Myanmar's pro-democracy leader Aung San Suu Kyi is likely to be released on Saturday. The ruling military government on Friday reportedly signed the orders authorizing the release of Suu Kyi who has been under house arrest for over 15 of the past 20 years.
The authorities will release her. It is certain, AFP quoted a government official as saying.
The National League for Democracy (NLD) leader's house arrest term is set to expire on Saturday, but the government, which was slammed by the West for irregularities in the recent elections, is considering the release to silence most critics. Myanmar's Union Solidarity and Development Party (USDP), backed by the Junta, has already claimed an overwhelming victory in the first vote since 1990. However, official results of the poll are yet to be released.
This is good news for Burmese citizens, a report in the Burma News International stated speaking of her possible release.
Security has been stepped up in Yangon and other sensitive areas and party cadres of the NLD have been gathering at the party headquarters. Analysts say that despite her release there are slim chances that the junta-backed government will allow her to foster a new political campaign. Reports are also flowing in that Suu Kyi could refuse the release order if it was a conditional one.

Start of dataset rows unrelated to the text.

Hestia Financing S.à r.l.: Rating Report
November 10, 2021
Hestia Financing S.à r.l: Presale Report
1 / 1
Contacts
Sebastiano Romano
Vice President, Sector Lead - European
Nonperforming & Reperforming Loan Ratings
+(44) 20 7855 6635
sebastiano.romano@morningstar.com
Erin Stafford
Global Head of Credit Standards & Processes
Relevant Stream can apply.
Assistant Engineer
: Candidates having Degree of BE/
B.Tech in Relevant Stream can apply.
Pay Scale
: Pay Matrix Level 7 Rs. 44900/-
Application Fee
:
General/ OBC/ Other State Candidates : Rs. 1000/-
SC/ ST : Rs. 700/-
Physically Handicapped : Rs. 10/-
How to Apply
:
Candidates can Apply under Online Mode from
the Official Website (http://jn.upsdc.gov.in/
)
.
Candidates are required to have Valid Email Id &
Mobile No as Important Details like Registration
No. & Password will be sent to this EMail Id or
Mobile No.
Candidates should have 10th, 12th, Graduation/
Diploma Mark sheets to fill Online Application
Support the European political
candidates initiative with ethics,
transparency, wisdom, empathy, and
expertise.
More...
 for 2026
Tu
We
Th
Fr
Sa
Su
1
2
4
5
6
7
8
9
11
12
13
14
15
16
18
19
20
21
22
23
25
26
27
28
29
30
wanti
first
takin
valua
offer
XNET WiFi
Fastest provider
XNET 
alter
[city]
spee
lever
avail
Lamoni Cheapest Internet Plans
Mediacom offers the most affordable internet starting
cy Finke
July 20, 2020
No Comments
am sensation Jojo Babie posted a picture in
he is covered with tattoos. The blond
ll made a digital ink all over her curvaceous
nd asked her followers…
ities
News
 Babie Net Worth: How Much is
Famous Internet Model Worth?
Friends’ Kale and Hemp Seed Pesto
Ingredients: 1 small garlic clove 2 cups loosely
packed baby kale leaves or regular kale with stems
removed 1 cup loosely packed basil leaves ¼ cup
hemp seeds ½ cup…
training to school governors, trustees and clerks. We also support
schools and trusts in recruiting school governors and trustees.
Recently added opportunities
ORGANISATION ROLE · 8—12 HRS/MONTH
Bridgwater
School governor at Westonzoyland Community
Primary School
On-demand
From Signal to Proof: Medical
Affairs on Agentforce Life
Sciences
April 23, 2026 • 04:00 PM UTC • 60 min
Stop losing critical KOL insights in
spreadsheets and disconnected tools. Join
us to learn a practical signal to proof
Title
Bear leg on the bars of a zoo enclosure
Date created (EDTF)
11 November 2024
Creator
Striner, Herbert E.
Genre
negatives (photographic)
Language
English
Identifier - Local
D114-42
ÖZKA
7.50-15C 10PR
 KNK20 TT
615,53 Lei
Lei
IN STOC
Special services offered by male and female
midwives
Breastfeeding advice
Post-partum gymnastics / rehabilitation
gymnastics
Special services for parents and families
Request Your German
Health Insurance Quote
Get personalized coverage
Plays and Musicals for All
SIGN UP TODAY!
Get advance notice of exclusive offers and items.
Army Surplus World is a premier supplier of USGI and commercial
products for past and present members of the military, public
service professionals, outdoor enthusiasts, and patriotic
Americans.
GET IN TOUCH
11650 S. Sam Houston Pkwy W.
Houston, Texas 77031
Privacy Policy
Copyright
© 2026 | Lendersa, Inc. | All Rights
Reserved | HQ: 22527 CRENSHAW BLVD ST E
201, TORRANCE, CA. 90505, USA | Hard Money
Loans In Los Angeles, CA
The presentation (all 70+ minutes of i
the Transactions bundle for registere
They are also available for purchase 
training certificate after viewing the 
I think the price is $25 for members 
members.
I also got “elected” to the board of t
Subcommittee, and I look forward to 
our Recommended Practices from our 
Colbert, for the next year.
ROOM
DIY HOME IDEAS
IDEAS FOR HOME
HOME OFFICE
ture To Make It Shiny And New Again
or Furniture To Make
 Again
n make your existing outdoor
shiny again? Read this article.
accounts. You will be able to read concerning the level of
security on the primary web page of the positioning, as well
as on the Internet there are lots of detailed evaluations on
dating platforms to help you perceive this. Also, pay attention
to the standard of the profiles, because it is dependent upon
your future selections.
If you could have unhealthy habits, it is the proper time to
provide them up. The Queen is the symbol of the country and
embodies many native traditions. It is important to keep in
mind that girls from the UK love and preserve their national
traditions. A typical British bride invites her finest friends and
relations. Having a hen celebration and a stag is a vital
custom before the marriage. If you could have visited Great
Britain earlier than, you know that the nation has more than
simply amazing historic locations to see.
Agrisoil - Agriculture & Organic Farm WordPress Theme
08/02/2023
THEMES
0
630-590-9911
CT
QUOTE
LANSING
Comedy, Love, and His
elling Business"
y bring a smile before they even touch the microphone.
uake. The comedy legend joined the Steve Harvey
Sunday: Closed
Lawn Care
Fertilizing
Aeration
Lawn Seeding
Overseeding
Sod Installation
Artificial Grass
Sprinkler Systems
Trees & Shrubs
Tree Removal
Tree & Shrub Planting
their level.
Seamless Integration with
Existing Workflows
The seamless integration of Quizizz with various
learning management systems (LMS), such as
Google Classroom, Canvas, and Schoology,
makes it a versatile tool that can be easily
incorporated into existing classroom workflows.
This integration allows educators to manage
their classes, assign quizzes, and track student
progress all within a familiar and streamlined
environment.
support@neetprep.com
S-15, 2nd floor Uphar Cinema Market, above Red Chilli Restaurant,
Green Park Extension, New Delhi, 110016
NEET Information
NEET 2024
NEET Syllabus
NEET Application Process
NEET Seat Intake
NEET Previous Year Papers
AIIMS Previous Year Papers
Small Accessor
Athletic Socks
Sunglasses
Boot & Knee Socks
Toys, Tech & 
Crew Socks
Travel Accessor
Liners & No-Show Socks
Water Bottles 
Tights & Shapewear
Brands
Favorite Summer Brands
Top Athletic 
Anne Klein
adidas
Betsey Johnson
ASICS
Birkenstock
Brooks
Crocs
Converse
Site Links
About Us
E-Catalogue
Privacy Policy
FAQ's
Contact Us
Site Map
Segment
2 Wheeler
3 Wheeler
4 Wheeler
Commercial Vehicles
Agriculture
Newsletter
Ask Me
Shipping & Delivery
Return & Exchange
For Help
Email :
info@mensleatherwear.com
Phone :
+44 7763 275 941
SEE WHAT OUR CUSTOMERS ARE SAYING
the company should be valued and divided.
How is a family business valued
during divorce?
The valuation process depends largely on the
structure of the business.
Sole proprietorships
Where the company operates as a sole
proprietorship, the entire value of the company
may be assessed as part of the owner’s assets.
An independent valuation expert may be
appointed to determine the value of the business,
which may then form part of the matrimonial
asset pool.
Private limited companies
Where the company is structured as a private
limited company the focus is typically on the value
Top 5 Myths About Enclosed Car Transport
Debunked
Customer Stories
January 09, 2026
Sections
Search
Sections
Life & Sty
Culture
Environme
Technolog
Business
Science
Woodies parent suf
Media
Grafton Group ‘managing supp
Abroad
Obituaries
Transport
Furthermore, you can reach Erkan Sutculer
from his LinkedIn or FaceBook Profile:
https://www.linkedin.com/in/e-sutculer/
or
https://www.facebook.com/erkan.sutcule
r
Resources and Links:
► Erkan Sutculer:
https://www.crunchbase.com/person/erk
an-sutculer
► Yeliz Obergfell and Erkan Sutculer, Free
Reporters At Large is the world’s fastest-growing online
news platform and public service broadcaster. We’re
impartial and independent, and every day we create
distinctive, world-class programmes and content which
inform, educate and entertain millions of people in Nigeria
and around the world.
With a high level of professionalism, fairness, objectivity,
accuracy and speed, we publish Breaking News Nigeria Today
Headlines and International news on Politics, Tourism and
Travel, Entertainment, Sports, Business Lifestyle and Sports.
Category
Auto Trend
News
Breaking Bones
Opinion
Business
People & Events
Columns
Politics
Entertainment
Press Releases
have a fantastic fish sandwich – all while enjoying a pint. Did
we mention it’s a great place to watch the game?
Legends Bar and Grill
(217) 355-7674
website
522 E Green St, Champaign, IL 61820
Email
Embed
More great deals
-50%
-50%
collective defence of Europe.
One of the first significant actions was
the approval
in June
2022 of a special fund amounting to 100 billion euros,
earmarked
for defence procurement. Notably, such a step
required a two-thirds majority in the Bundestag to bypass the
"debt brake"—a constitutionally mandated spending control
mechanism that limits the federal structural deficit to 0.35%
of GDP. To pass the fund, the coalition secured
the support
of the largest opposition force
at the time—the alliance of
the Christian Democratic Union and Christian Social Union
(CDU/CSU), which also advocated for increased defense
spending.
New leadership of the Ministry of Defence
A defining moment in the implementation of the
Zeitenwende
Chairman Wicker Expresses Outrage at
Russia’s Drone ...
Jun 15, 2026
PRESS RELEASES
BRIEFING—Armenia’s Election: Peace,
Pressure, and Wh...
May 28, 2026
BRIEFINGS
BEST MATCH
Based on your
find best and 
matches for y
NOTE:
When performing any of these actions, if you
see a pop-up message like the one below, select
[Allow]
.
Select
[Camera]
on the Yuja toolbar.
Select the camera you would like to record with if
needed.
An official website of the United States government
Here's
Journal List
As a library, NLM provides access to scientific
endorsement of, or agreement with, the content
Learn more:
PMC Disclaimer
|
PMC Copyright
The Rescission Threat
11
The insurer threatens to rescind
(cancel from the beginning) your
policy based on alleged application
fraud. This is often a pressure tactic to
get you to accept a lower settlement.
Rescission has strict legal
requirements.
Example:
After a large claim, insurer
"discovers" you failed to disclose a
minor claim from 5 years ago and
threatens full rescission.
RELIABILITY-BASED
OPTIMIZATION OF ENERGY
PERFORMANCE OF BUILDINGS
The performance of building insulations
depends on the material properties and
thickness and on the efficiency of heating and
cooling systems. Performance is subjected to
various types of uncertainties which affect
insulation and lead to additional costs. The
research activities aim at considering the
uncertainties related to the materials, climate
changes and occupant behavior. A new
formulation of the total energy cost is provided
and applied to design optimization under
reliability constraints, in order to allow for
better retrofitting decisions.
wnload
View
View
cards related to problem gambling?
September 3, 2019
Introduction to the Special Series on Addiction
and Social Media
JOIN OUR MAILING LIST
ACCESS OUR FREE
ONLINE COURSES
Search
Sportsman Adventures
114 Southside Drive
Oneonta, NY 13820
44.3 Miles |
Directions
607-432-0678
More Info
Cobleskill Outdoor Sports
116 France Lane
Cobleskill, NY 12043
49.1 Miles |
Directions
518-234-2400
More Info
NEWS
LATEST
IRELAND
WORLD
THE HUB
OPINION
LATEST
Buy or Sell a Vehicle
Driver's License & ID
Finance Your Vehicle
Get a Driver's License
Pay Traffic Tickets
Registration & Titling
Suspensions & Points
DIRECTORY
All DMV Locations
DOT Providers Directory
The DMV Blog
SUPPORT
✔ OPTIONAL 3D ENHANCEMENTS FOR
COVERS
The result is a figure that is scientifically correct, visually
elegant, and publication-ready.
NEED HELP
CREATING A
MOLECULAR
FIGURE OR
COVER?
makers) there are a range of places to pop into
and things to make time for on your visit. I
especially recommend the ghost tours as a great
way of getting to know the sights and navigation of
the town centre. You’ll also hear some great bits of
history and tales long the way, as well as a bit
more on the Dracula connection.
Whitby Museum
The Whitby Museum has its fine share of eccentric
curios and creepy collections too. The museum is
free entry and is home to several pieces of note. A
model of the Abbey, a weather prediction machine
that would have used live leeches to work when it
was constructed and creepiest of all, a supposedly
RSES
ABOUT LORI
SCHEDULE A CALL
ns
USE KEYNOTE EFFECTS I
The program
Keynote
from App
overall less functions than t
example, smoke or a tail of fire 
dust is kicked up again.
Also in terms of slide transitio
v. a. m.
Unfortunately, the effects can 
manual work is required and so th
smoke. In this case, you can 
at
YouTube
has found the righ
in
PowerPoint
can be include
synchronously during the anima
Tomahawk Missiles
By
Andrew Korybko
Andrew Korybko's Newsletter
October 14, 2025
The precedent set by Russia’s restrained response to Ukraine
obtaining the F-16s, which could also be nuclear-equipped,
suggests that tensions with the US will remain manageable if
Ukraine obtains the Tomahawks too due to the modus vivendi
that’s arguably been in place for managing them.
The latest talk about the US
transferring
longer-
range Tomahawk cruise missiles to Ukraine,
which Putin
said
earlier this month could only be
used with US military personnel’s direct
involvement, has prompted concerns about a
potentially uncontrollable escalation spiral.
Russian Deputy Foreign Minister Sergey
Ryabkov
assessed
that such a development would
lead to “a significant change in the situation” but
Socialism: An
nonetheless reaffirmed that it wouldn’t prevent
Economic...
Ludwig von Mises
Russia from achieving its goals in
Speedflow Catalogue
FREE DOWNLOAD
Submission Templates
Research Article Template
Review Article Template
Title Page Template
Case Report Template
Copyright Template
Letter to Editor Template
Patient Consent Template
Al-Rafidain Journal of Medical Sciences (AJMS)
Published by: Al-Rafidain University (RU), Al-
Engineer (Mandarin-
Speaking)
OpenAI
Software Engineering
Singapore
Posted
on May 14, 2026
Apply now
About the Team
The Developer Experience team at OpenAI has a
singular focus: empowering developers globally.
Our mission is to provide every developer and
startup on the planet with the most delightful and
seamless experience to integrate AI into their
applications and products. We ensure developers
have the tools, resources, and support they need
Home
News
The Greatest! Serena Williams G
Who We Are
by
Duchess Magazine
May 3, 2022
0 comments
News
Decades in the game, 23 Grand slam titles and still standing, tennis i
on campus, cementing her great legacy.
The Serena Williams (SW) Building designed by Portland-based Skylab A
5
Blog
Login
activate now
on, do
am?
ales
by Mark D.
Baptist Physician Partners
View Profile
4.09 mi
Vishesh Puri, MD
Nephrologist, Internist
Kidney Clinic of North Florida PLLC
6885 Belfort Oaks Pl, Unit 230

The NLD leader was due to be released in August last year, but detention was extended by 18 months after she was caught up in a bizarre case involving an American who swam across Inya Lake to her home in order to save her.
Daw Aung San Suu Kyi (aka) Daw Suu, as she is called, is the daughter of General Aung San, a Burmese revolutionary and the founder of the Communist Party of Burma. She led the NLD to a landslide victory in the 1990 vote, but boycotted the recent elections alleging fraud by the Junta. Her party remains proscribed in the country.
Suu Kyi release could give her a second chance to cultivate a new political strategy, and build an alliance with the opposition groups to contest the USDP and the army generals. She could also put pressure on the government to release the estimated 2,000 political prisoners held by the army.